Das Internet ist zu einem zunehmend emotionalen Apparat geworden, das versucht, Gefühle auszudrücken, zu nutzen und zu kontrollieren. Es existieren mittlerweile unglaublich viele Apps, die dabei helfen sollen, alles in seinem Leben zu regulieren: die Stimmung zu heben, das Wohlbefinden zu steigern und das negative Denken einzudämmen. Durch den Markt wird diese Vorstellung von Positivität zu einer echten Hegemonie.


Löst das Glücklichsein die Wertigkeiten von Schönheit oder Gesundheit ab?
Glück kann die Idee von Schönheit und Gesundheit nicht ersetzen, es handelt sich dabei aber um eine neue oder andere Art, die Persönlichkeit normativ zu definieren.


Warum fühlen wir uns nie glücklich genug, sondern suchen stets krampfhaft nach Mitteln und Wegen zur Glückssteigerung?
Wir sind stetig mit Vorbildern von Positivität und Glück konfrontiert. Die Botschaft: Was auch immer Sie fühlen, Sie fühlen es nicht stark genug, Sie sind nicht glücklich genug. Das erzeugt ein zunehmendes Gefühl der Unzulänglichkeit gegenüber Negativität. Manche Menschen empfinden es mittlerweile als falsch, traurig zu sein. Der Druck, sich positiv zu fühlen, nimmt zu. Wir sind also gerade Zeugen des Aufbaus einer neuen Norm. Die neuen emotionalen Normen sind sehr mächtig.


Nämlich?
Bei diesen Normen geht es nicht so sehr ums Glück, sondern stärker um Positivität. Das bedeutet, die Reibungen zwischen Ihnen und den Institutionen sollen verringert werden.

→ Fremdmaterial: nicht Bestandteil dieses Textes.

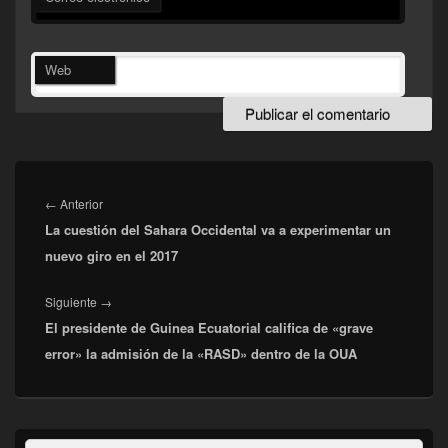
Web
Navegación
de
Entrada
←
Anterior
entradas
La cuestión del Sahara Occidental va a experimentar un
anterior:
nuevo giro en el 2017
Entrada
Siguiente
→
El presidente de Guinea Ecuatorial califica de «grave
siguiente:
error» la admisión de la «RASD» dentro de la OUA
El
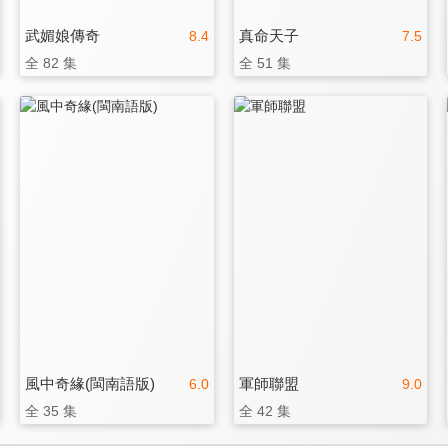
武媚娘傳奇
真命天子
8.4
7.5
全 82 集
全 51 集
風中奇緣(閩南語版)
軍師聯盟
6.0
9.0
全 35 集
全 42 集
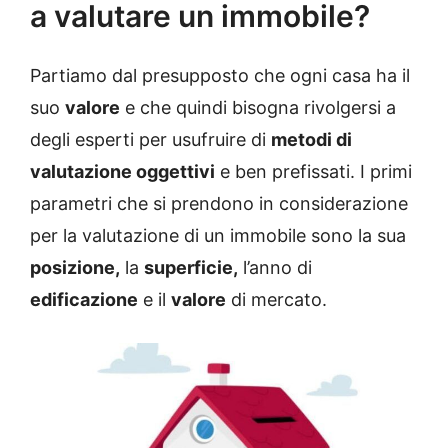
a valutare un immobile?
Partiamo dal presupposto che ogni casa ha il
suo
valore
e che quindi bisogna rivolgersi a
degli esperti per usufruire di
metodi di
valutazione oggettivi
e ben prefissati. I primi
parametri che si prendono in considerazione
per la valutazione di un immobile sono la sua
posizione,
la
superficie,
l’anno di
edificazione
e il
valore
di mercato.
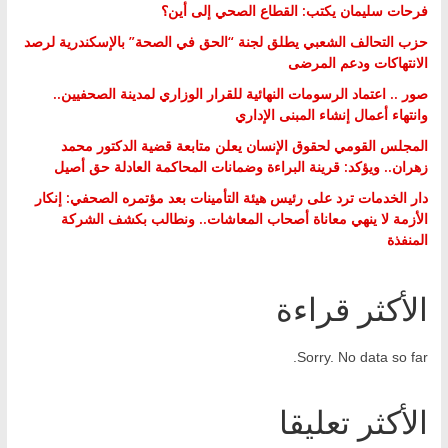
فرحات سليمان يكتب: القطاع الصحي إلى أين؟
حزب التحالف الشعبي يطلق لجنة “الحق في الصحة” بالإسكندرية لرصد
الانتهاكات ودعم المرضى
صور .. اعتماد الرسومات النهائية للقرار الوزاري لمدينة الصحفيين..
وانتهاء أعمال إنشاء المبنى الإداري
المجلس القومي لحقوق الإنسان يعلن متابعة قضية الدكتور محمد
زهران.. ويؤكد: قرينة البراءة وضمانات المحاكمة العادلة حق أصيل
دار الخدمات ترد على رئيس هيئة التأمينات بعد مؤتمره الصحفي: إنكار
الأزمة لا ينهي معاناة أصحاب المعاشات.. ونطالب بكشف الشركة
المنفذة
الأكثر قراءة
Sorry. No data so far.
الأكثر تعليقا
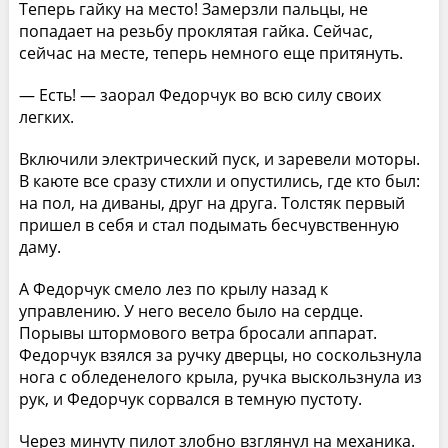
Теперь гайку на место! Замерзли пальцы, не
попадает на резьбу проклятая гайка. Сейчас,
сейчас на месте, теперь немного еще притянуть.
— Есть! — заорал Федорчук во всю силу своих
легких.
Включили электрический пуск, и заревели моторы.
В каюте все сразу стихли и опустились, где кто был:
на пол, на диваны, друг на друга. Толстяк первый
пришел в себя и стал подымать бесчувственную
даму.
А Федорчук смело лез по крылу назад к
управлению. У него весело было на сердце.
Порывы штормового ветра бросали аппарат.
Федорчук взялся за ручку дверцы, но соскользнула
нога с обледенелого крыла, ручка выскользнула из
рук, и Федорчук сорвался в темную пустоту.
Через минуту пилот злобно взглянул на механика.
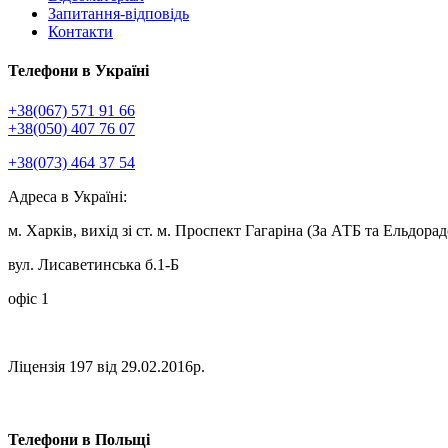
Запитання-відповідь
Контакти
Телефони в Україні
+38(067) 571 91 66
+38(050) 407 76 07
+38(073) 464 37 54
Адреса в Україні:
м. Харків, вихід зі ст. м. Проспект Гагаріна (За АТБ та Ельдорад
вул. Лисаветинська б.1-Б
офіс 1
Ліцензія 197 від 29.02.2016р.
Телефони в Польщі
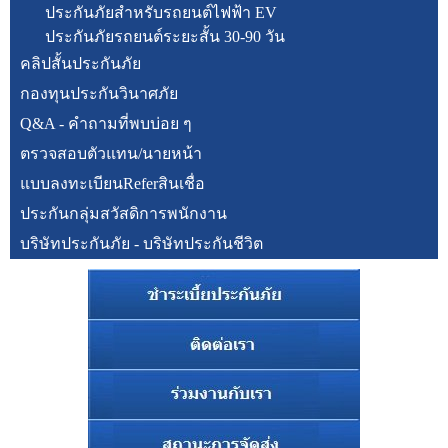
ประกันภัยสำหรับรถยนต์ไฟฟ้า EV
ประกันภัยรถยนต์ระยะสั้น 30-90 วัน
คลิปสั้นประกันภัย
กองทุนประกันวินาศภัย
Q&A - คำถามที่พบบ่อย ๆ
ตรวจสอบตัวแทน/นายหน้า
แบบลงทะเบียนReferสินเชื่อ
ประกันกลุ่มสวัสดิการพนักงาน
บริษัทประกันภัย - บริษัทประกันชีวิต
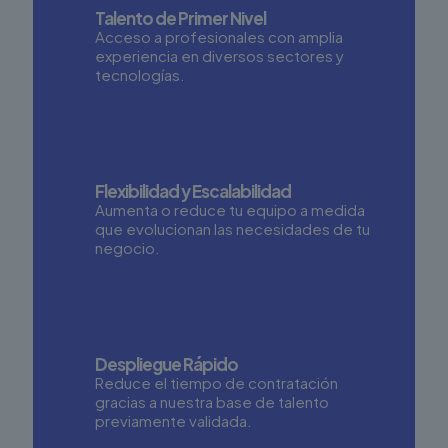
Talento de Primer Nivel
Acceso a profesionales con amplia
experiencia en diversos sectores y
tecnologías.
Flexibilidad y Escalabilidad
Aumenta o reduce tu equipo a medida
que evolucionan las necesidades de tu
negocio.
Despliegue Rápido
Reduce el tiempo de contratación
gracias a nuestra base de talento
previamente validada.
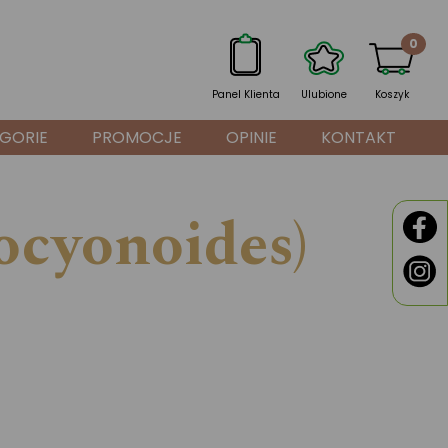
0
Panel Klienta
Ulubione
Koszyk
GORIE
PROMOCJE
OPINIE
KONTAKT
rocyonoides)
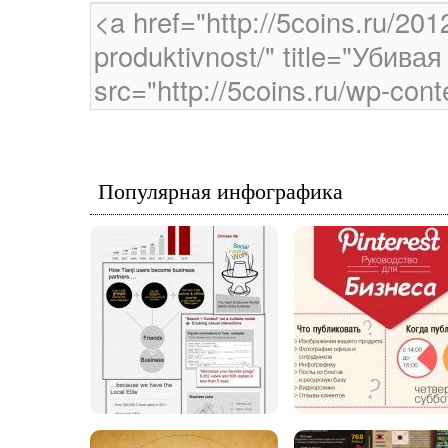
Популярная инфографика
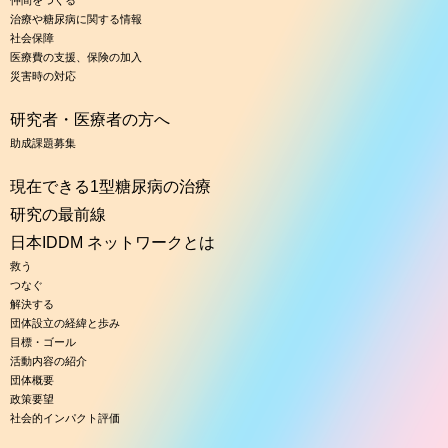
治療や糖尿病に関する情報
社会保障
医療費の支援、保険の加入
災害時の対応
研究者・医療者の方へ
助成課題募集
現在できる1型糖尿病の治療
研究の最前線
日本IDDM ネットワークとは
救う
つなぐ
解決する
団体設立の経緯と歩み
目標・ゴール
活動内容の紹介
団体概要
政策要望
社会的インパクト評価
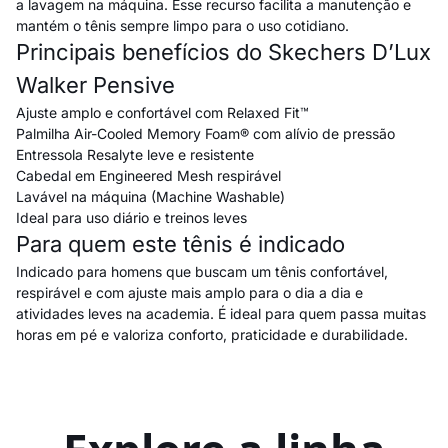
a lavagem na máquina. Esse recurso facilita a manutenção e
mantém o tênis sempre limpo para o uso cotidiano.
Principais benefícios do Skechers D’Lux
Walker Pensive
Ajuste amplo e confortável com Relaxed Fit™
Palmilha Air-Cooled Memory Foam® com alívio de pressão
Entressola Resalyte leve e resistente
Cabedal em Engineered Mesh respirável
Lavável na máquina (Machine Washable)
Ideal para uso diário e treinos leves
Para quem este tênis é indicado
Indicado para homens que buscam um tênis confortável,
respirável e com ajuste mais amplo para o dia a dia e
atividades leves na academia. É ideal para quem passa muitas
horas em pé e valoriza conforto, praticidade e durabilidade.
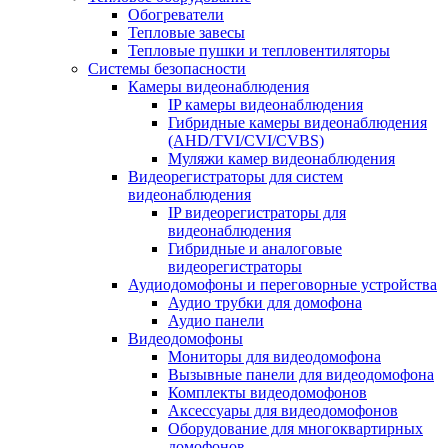
Обогреватели
Тепловые завесы
Тепловые пушки и тепловентиляторы
Системы безопасности
Камеры видеонаблюдения
IP камеры видеонаблюдения
Гибридные камеры видеонаблюдения
(AHD/TVI/CVI/CVBS)
Муляжи камер видеонаблюдения
Видеорегистраторы для систем
видеонаблюдения
IP видеорегистраторы для
видеонаблюдения
Гибридные и аналоговые
видеорегистраторы
Аудиодомофоны и переговорные устройства
Аудио трубки для домофона
Аудио панели
Видеодомофоны
Мониторы для видеодомофона
Вызывные панели для видеодомофона
Комплекты видеодомофонов
Аксессуары для видеодомофонов
Оборудование для многоквартирных
домофонов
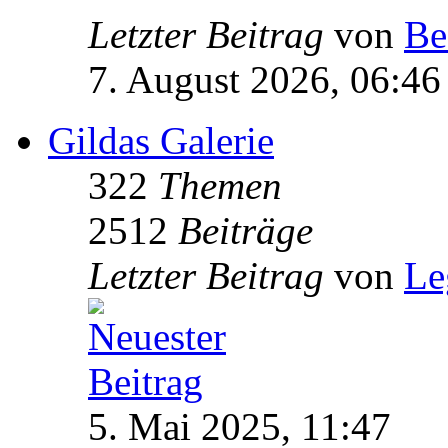
Letzter Beitrag
von
Be
7. August 2026, 06:46
Gildas Galerie
322
Themen
2512
Beiträge
Letzter Beitrag
von
Le
5. Mai 2025, 11:47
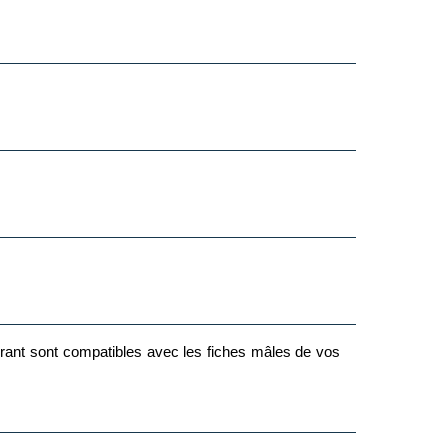
ourant sont compatibles avec les fiches mâles de vos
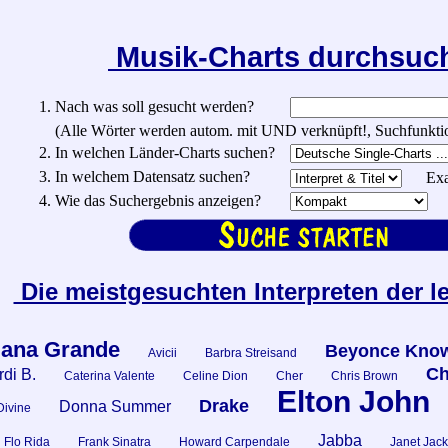
Musik-Charts durchsu
1. Nach was soll gesucht werden?
(Alle Wörter werden autom. mit UND verknüpft!, Suchfunktionen:
2. In welchen Länder-Charts suchen?
3. In welchem Datensatz suchen?
Exa
4. Wie das Suchergebnis anzeigen?
Die meistgesuchten Interpreten der l
iana Grande
Beyonce Know
Avicii
Barbra Streisand
Ch
di B.
Caterina Valente
Celine Dion
Cher
Chris Brown
Elton John
Drake
Donna Summer
Divine
Jabba
Flo Rida
Frank Sinatra
Howard Carpendale
Janet Jac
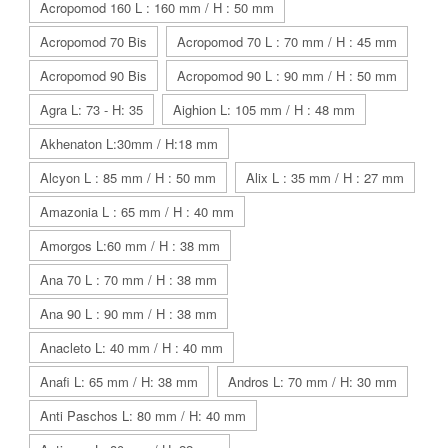
Acropomod 160 L : 160 mm / H : 50 mm
Acropomod 70 Bis
Acropomod 70 L : 70 mm / H : 45 mm
Acropomod 90 Bis
Acropomod 90 L : 90 mm / H : 50 mm
Agra L: 73 - H: 35
Aighion L: 105 mm / H : 48 mm
Akhenaton L:30mm / H:18 mm
Alcyon L : 85 mm / H : 50 mm
Alix L : 35 mm / H : 27 mm
Amazonia L : 65 mm / H : 40 mm
Amorgos L:60 mm / H : 38 mm
Ana 70 L : 70 mm / H : 38 mm
Ana 90 L : 90 mm / H : 38 mm
Anacleto L: 40 mm / H : 40 mm
Anafi L: 65 mm / H: 38 mm
Andros L: 70 mm / H: 30 mm
Anti Paschos L: 80 mm / H: 40 mm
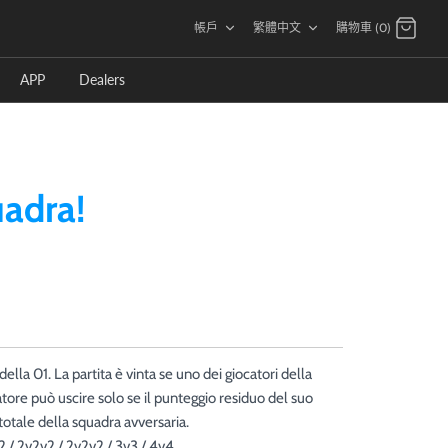
語
帳戶
繁體中文
購物車 (0)
言
APP
Dealers
uadra!
ella 01. La partita è vinta se uno dei giocatori della
atore può uscire solo se il punteggio residuo del suo
totale della squadra avversaria.
2 / 2v2v2 / 2v2v2 / 3v3 / 4v4.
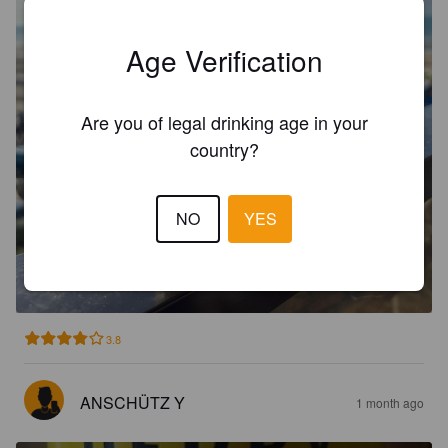
Age Verification
Are you of legal drinking age in your
country?
NO
YES
DERBY
4.4%
Belgian Ale.
Delhaize Le Lion / De Leeuw.
3.8
ANSCHÜTZ Y
1 month ago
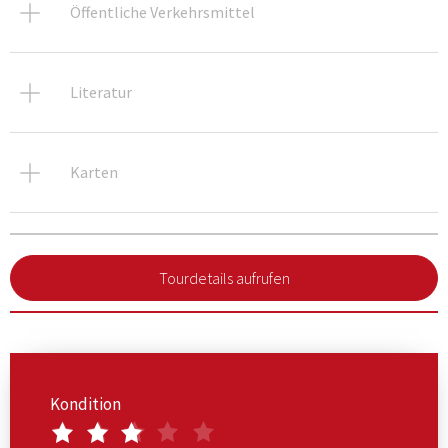
Öffentliche Verkehrsmittel
Literatur
Karten
Tourdetails aufrufen
Kondition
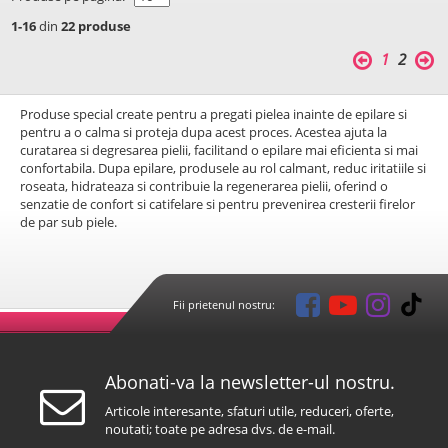
1-16
din
22 produse
1
2
Produse special create pentru a pregati pielea inainte de epilare si
pentru a o calma si proteja dupa acest proces. Acestea ajuta la
curatarea si degresarea pielii, facilitand o epilare mai eficienta si mai
confortabila. Dupa epilare, produsele au rol calmant, reduc iritatiile si
roseata, hidrateaza si contribuie la regenerarea pielii, oferind o
senzatie de confort si catifelare si pentru prevenirea cresterii firelor
de par sub piele.
Fii prietenul nostru:
Abonati-va la newsletter-ul nostru.
Articole interesante, sfaturi utile, reduceri, oferte,
noutati; toate pe adresa dvs. de e-mail.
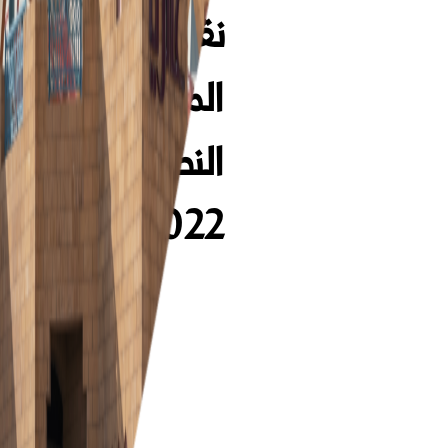
نقدية على
المساهمين عن
النصف الثاني
2022م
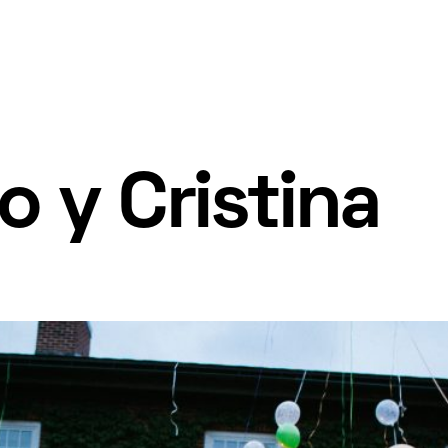
o y Cristina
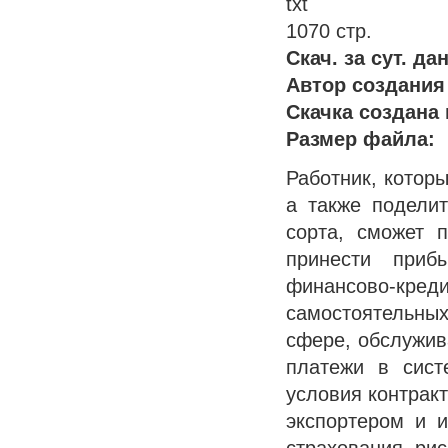
txt
1070 стр.
Скач. за сут. да
Автор создания 
Скачка создана 
Размер файла:
Работник, котор
а также подели
сорта, сможет 
принести приб
финансово-кред
самостоятельны
сфере, обслужи
платежи в сист
условия контрак
экспортером и 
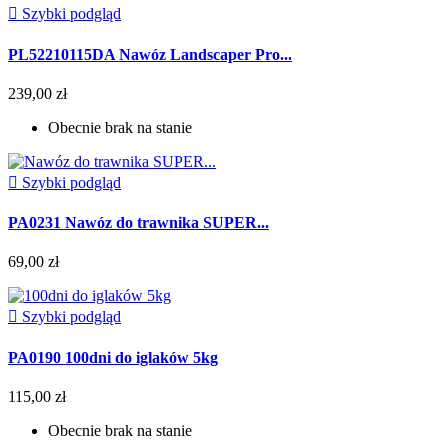

Szybki podgląd
PL52210115DA Nawóz Landscaper Pro...
239,00 zł
Obecnie brak na stanie

Szybki podgląd
PA0231 Nawóz do trawnika SUPER...
69,00 zł

Szybki podgląd
PA0190 100dni do iglaków 5kg
115,00 zł
Obecnie brak na stanie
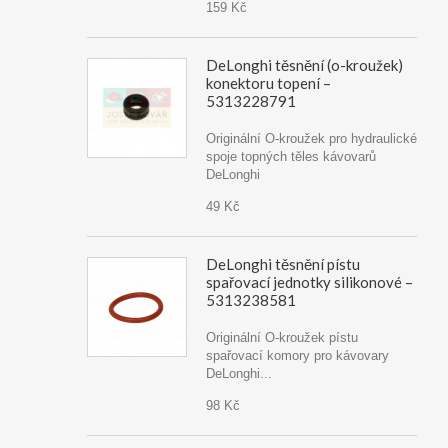
159 Kč
DeLonghi těsnění (o-kroužek)
konektoru topení –
5313228791
Originální O-kroužek pro hydraulické
spoje topných těles kávovarů
DeLonghi
49 Kč
DeLonghi těsnění pístu
spařovací jednotky silikonové –
5313238581
Originální O-kroužek pístu
spařovací komory pro kávovary
DeLonghi...
98 Kč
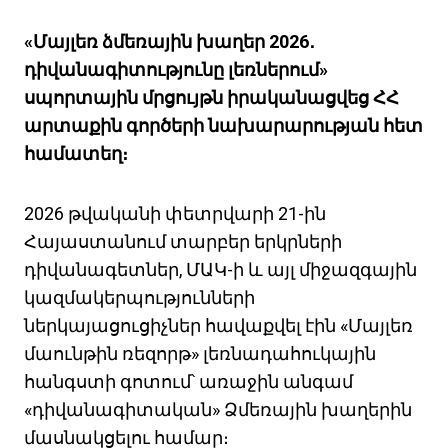
«Մայլեռ ձմեռային խաղեր 2026․
դիվանագիտությունը լեռներում»
սպորտային մրցույթն իրականացվեց ՀՀ
արտաքին գործերի նախարարության հետ
համատեղ։
2026 թվականի փետրվարի 21-ին
Հայաստանում տարբեր երկրների
դիվանագետներ, ՄԱԿ-ի և այլ միջազգային
կազմակերպությունների
ներկայացուցիչներ հավաքվել էին «Մայլեռ
մաունթին ռեզորթ» լեռնադահուկային
հանգստի գոտում՝ առաջին անգամ
«դիվանագիտական» Ձմեռային խաղերին
մասնակցելու համար։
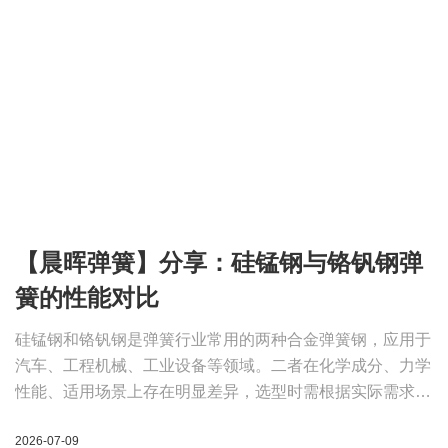
【晨晖弹簧】分享：硅锰钢与铬钒钢弹
簧的性能对比
硅锰钢和铬钒钢是弹簧行业常用的两种合金弹簧钢，应用于
汽车、工程机械、工业设备等领域。二者在化学成分、力学
性能、适用场景上存在明显差异，选型时需根据实际需求合
理选择。以下内容参考GB/T 1222-2016《弹簧钢》标准。
2026-07-09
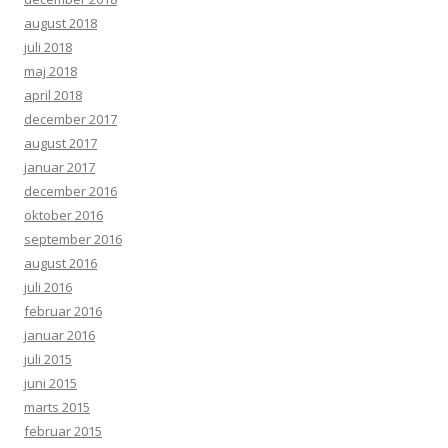
august 2018
juli 2018
maj 2018
april 2018
december 2017
august 2017
januar 2017
december 2016
oktober 2016
september 2016
august 2016
juli 2016
februar 2016
januar 2016
juli 2015
juni 2015
marts 2015
februar 2015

Es bleiben also weniger Gründe übrig, sich zu beschwerden.
Ganz genau. Es ist eine großartige Chance für Institutionen, Einzelpersonen für sich zu gewinnen. Und dabei die Verantwortung an den Einzelnen zurückzuschieben.


Eine persönliche Frage: Was bedeutet Glücklichsein für Sie?
Für mich bedeutet Glück, das Gefühl zu haben, dass das Leben einen Sinn hat. Dass es eine Übereinstimmung zwischen Ihnen und dem, was Sie tun, gibt. Die nächste Frage lautet: Ist Glück wichtig?


Und wie lautet Ihre Antwort?
Für mich nicht. Ich denke, ein Leben mit Sinn, Wissen und Gerechtigkeit ist wichtiger als Glück. Wenn die Idee von Positivität darin besteht, unsere Verwundbarkeiten zu minimieren, uns für die Härte der Welt undurchlässig zu machen, dann schätze ich das nicht. Ein menschliches Wesen zu sein bedeutet auch, verletzlich zu sein und unsere Verletzlichkeit nicht zu vergessen. Mehr noch: Viele dieser negativen Gefühle, die gerade stigmatisiert werden, waren ein Mittel zur Veränderung. Denken Sie nur an die Frauenbewegung, die war von Wut angetrieben.